[[ ENTRIES PROVIDED open ]]
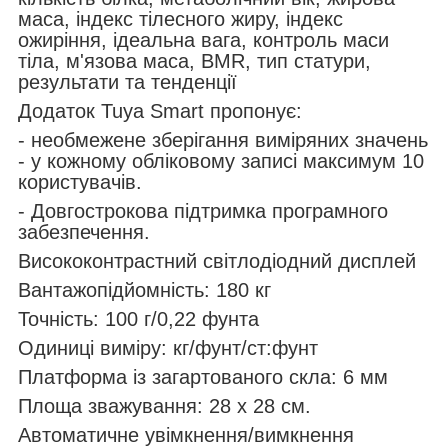
маса, індекс тілесного жиру, індекс
ожиріння, ідеальна вага, контроль маси
тіла, м'язова маса, BMR, тип статури,
результати та тенденції
Додаток Tuya Smart пропонує:
- необмежене зберігання виміряних значень
- у кожному обліковому записі максимум 10
користувачів.
- Довгострокова підтримка програмного
забезпечення.
Висококонтрастний світлодіодний дисплей
Вантажопідйомність: 180 кг
Точність: 100 г/0,22 фунта
Одиниці виміру: кг/фунт/ст:фунт
Платформа із загартованого скла: 6 мм
Площа зважування: 28 х 28 см.
Автоматичне увімкнення/вимкнення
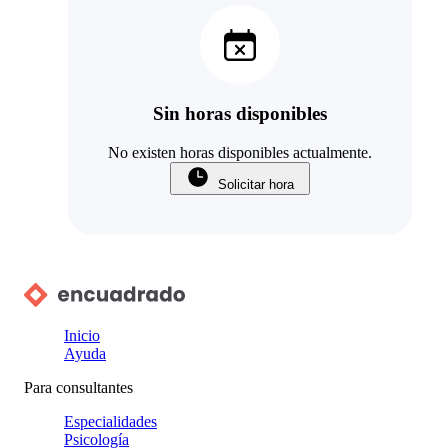
Sin horas disponibles
No existen horas disponibles actualmente.
Solicitar hora
Inicio
Ayuda
Para consultantes
Especialidades
Psicología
[[ ENTRIES PROVIDED closed ]]
> **TASK ITEM**: Find the word "horas" in the entries above, then copy each line that holds it.

> **SOLUTION TO THIS TASK**:
Sin horas disponibles
No existen horas disponibles actualmente.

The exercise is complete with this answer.